Inside, I was just Sarah, waiting. For what, I didn' t know.

Then, the miracle Eleanor had prayed for, and I had quietly dreaded, happened.

Ethan woke up.

His eyes, once vacant, focused. First on his mother, then, with a frown, on me.

The doctors were ecstatic. Eleanor wept with joy.

I stood by, a ghost at their reunion.

His first coherent words to me were not of gratitude, or even curiosity.

"Who are you?" he rasped, his voice rough from disuse.

Eleanor quickly explained. "This is Sarah, Ethan. Your wife. She' s taken such good care of you."

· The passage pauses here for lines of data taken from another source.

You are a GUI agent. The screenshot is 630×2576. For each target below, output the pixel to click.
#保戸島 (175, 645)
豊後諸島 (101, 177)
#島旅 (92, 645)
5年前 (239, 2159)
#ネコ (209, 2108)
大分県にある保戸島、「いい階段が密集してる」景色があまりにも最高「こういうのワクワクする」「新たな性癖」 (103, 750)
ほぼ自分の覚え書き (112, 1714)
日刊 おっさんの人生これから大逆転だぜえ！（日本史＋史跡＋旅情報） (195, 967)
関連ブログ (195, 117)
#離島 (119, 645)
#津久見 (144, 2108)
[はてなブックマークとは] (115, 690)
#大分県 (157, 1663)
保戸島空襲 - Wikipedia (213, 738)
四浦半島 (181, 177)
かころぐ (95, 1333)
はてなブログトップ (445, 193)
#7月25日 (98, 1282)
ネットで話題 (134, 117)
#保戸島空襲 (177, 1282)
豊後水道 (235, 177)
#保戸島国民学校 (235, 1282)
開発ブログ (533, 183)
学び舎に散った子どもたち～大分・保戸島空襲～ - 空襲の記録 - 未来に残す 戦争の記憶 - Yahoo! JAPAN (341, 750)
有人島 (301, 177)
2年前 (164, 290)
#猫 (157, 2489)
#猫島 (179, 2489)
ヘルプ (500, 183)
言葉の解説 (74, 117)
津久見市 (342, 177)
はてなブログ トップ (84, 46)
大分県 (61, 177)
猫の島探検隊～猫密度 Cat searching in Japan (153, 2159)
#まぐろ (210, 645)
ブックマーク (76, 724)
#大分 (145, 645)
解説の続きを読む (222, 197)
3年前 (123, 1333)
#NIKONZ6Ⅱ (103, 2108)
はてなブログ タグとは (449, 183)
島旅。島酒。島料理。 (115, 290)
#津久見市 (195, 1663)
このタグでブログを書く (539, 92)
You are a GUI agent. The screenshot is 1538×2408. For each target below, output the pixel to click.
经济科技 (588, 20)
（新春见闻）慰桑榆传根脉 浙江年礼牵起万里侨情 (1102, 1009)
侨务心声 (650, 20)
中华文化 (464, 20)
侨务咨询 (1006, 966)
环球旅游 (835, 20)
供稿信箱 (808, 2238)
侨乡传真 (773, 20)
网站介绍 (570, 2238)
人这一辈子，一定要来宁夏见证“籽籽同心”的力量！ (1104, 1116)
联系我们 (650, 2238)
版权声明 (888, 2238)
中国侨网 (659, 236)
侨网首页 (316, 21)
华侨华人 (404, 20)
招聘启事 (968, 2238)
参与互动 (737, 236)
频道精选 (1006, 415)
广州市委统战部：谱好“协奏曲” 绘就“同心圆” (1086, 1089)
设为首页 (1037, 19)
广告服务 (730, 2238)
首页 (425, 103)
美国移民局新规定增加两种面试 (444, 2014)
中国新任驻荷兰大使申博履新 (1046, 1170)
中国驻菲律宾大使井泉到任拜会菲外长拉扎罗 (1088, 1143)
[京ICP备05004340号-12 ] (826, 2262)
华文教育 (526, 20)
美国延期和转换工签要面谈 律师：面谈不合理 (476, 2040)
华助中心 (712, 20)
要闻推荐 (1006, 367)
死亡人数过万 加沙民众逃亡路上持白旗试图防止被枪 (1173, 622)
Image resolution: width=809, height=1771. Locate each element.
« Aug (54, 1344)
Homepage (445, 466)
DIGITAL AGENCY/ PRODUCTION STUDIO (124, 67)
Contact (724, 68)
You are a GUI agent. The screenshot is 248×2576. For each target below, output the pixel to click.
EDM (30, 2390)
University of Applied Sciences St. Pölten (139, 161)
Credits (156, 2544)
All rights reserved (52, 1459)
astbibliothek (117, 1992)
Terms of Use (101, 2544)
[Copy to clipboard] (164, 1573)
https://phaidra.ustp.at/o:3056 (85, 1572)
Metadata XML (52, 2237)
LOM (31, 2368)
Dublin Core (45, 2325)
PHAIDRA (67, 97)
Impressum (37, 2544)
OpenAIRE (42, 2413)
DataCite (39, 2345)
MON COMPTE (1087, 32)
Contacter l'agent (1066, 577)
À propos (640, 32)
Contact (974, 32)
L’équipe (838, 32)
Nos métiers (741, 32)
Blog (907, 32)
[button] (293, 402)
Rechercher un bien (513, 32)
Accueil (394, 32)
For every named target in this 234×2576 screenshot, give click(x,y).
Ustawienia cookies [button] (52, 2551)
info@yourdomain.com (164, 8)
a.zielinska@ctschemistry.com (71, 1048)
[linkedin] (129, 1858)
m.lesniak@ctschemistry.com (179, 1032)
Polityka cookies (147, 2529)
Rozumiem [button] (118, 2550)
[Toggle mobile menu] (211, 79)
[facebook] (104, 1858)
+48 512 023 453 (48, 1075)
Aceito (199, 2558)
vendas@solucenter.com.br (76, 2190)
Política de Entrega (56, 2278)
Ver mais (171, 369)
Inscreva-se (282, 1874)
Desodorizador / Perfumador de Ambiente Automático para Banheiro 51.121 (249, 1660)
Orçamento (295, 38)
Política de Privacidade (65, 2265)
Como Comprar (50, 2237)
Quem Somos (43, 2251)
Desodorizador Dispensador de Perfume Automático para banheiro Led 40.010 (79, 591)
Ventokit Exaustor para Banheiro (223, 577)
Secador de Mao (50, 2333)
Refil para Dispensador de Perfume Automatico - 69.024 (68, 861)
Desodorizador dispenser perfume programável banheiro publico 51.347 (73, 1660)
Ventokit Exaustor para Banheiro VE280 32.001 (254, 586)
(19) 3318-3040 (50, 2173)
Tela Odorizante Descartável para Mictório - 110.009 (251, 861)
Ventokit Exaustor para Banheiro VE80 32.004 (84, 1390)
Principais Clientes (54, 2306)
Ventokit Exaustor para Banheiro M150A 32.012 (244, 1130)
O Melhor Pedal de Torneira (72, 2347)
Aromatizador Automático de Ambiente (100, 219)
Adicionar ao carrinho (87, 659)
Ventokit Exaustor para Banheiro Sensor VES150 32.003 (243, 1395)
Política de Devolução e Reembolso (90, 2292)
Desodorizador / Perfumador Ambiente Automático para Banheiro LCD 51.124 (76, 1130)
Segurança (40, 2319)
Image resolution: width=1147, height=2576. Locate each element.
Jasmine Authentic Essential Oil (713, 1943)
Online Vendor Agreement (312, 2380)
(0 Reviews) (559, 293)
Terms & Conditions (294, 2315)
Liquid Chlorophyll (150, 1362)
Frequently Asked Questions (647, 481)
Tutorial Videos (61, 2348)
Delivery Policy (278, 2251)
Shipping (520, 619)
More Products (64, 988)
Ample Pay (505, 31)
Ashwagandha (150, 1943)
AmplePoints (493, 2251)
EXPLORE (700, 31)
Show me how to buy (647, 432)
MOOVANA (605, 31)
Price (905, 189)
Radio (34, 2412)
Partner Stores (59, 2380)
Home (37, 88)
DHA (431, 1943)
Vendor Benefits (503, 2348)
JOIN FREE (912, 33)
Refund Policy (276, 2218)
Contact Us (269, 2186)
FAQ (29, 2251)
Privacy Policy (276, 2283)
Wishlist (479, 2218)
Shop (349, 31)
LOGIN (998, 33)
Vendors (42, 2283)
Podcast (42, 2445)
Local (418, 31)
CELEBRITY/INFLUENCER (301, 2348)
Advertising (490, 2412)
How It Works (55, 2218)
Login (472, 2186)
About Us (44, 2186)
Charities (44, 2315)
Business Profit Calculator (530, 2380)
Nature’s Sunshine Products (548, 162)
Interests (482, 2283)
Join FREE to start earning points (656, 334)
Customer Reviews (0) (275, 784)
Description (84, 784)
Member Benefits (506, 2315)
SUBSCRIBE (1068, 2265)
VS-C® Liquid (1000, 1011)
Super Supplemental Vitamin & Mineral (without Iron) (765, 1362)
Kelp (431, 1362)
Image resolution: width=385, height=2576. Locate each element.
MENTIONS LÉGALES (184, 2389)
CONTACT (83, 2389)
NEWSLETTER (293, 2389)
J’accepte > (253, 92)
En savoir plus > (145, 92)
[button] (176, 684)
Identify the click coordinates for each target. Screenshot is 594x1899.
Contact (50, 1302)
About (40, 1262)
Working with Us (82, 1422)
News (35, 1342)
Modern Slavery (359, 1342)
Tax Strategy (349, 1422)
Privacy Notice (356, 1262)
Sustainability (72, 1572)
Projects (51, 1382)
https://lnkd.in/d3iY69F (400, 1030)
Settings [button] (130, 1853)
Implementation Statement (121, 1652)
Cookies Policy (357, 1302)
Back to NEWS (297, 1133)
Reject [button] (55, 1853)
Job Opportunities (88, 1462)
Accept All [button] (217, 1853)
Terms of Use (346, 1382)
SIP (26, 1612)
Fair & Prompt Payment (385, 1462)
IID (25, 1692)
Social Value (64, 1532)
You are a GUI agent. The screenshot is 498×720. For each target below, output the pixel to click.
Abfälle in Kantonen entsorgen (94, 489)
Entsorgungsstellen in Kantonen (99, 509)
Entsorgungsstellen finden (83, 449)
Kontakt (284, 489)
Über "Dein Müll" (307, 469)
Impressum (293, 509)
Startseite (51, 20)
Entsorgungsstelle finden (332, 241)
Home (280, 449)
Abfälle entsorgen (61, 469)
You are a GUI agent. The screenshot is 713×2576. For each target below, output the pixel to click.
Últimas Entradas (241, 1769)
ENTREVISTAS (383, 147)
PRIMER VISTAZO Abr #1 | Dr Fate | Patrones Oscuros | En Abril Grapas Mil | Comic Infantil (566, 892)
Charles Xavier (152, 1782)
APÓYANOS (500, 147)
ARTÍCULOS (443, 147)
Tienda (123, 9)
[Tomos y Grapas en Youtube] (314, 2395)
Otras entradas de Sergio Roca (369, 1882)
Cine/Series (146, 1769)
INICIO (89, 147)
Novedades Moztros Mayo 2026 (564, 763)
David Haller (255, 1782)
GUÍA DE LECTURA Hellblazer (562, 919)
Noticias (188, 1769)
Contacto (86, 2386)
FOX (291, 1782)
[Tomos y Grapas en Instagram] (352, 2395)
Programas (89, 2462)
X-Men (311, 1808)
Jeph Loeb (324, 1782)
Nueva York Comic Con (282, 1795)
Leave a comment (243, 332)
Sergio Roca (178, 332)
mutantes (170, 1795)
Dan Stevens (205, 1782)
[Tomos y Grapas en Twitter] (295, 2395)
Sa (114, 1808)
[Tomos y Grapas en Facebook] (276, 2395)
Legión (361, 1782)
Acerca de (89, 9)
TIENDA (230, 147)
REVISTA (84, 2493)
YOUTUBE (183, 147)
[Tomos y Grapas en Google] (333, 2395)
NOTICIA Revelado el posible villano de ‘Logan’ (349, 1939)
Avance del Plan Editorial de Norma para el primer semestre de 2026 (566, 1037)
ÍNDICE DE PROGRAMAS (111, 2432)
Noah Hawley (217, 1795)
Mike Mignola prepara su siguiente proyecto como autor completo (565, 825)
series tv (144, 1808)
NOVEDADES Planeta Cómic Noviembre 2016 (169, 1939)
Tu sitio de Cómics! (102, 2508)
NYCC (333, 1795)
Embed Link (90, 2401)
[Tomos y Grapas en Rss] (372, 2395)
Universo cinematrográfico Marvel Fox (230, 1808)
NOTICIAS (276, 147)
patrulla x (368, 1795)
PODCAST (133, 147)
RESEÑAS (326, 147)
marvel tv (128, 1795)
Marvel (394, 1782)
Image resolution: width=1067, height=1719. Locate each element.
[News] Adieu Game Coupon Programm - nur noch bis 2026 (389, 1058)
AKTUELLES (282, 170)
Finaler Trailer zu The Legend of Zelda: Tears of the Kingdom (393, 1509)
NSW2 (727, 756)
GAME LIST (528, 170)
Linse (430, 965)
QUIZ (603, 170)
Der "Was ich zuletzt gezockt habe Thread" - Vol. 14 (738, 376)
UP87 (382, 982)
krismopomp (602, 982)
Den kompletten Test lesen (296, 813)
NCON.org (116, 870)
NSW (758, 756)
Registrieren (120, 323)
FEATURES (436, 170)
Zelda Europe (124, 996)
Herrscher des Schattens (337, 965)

Ethan' s eyes, the same arrogant blue I remembered from old society pages, narrowed.

"Wife?" He looked me up and down, a sneer forming. "She looks like a gold-digger."

The words hit, but I didn' t flinch. I had expected little else.

"I see," he said, his voice gaining strength. "A convenient arrangement for everyone but me." He coughed, then his eyes lit with a different, urgent light. "Ashley. Where' s Ashley?"

Ashley. His girlfriend from before. The one he paraded in magazines, the one whose picture was still, discreetly, in his old university rooms.

Eleanor' s face tightened. "Ethan, dear, that was a long time ago."

"It was everything," he insisted, his gaze flicking back to me with contempt. "This... this is a mistake."

Later, when we were alone, after the doctors had left and Eleanor had gone to make calls, I spoke.

"Ethan," I said, my voice calm, "I understand this is a shock. If you want me to leave, I will. We can arrange things quietly."

He laughed, a harsh, bitter sound.

"Leave? After you' ve feathered your nest for five years? I don' t think so. You married me for the name, for the money. Don' t pretend otherwise."

He thought my offer to leave was some kind of trick, a way to get more.

He had no idea how much I longed to walk away.